## WHAT NEEDS TO BE DONE
Once the line with "Oficina Principal" is found in the entries below, print it and each following line exactly, stopping after the line with "förstklassiga apparater. Med"; print nothing else.

[Extracted page text data]
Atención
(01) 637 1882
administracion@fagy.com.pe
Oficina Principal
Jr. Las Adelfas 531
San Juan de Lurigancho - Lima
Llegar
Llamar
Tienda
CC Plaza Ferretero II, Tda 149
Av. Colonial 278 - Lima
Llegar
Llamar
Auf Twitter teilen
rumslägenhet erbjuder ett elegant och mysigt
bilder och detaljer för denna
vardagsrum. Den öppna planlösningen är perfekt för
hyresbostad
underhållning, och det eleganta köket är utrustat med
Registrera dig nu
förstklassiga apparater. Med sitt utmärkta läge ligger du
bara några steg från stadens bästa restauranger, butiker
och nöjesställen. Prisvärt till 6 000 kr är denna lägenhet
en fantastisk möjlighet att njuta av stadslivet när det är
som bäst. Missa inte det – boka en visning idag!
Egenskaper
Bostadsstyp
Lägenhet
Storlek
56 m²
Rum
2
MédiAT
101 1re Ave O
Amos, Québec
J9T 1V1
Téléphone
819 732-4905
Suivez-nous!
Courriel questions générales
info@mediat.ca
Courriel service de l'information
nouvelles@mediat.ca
--
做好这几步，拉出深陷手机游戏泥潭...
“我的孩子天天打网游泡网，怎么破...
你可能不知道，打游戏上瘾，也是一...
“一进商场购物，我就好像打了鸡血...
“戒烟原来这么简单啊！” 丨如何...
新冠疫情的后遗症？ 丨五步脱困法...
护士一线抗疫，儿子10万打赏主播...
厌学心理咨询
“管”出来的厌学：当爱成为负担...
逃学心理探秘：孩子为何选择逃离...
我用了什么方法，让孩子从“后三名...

## SOLUTION FOR THIS PROBLEM
Oficina Principal
Jr. Las Adelfas 531
San Juan de Lurigancho - Lima
Llegar
Llamar
Tienda
CC Plaza Ferretero II, Tda 149
Av. Colonial 278 - Lima
Llegar
Llamar
Auf Twitter teilen
rumslägenhet erbjuder ett elegant och mysigt
bilder och detaljer för denna
vardagsrum. Den öppna planlösningen är perfekt för
hyresbostad
underhållning, och det eleganta köket är utrustat med
Registrera dig nu
förstklassiga apparater. Med sitt utmärkta läge ligger du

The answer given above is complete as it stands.